Porque enseño el derrotero de la tiranía a los tiranos, porque aconsejó el despotismo, porque instituyo el sofisma como fundamento de gobierno porque hizo, con sus consejos, los sacrificios del derecho, la proscripción del deber, el reino de la oligarquía, el Gólgota de la democracia, la infinita pesadumbre de cuantas torpezas consumó la ambición.
Nunca dominicano! Porque de haberlo querido, salva el porvenir de su pueblo, haciendo prósperas las instituciones, desarmando las iras primeras de los partidarismos nacientes, poniendo a distancia de las profanaciones groseras de la anarquía el alma noble y fecunda de la Redención de Febrero.

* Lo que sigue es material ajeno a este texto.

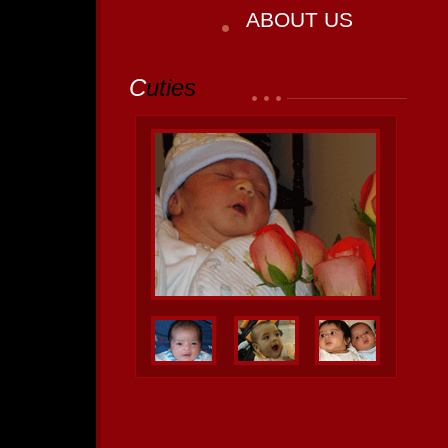
ABOUT US
C
uties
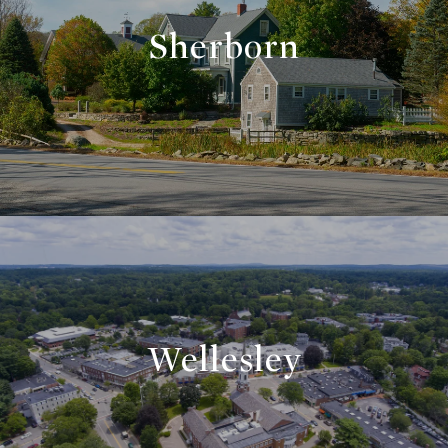
Sherborn
Wellesley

Su personalidad atrevida no era para pasar sin huella por el campo de la vida pública, o para aislarse en medio de las convulsiones de la política. Estaba dotado de grandes vuelos de osadía que le hacía remontar sin fatiga las más abruptas cimas, y llevar en sus alas el tremendo peso de cuantas responsabilidades le aconsejara el destino.
Y, sin embargo, no era un carácter. Le faltaba unidad de espíritu para serlo. No tenía la perfecta concordancia de las ideas, de los sentimientos y resoluciones del carácter.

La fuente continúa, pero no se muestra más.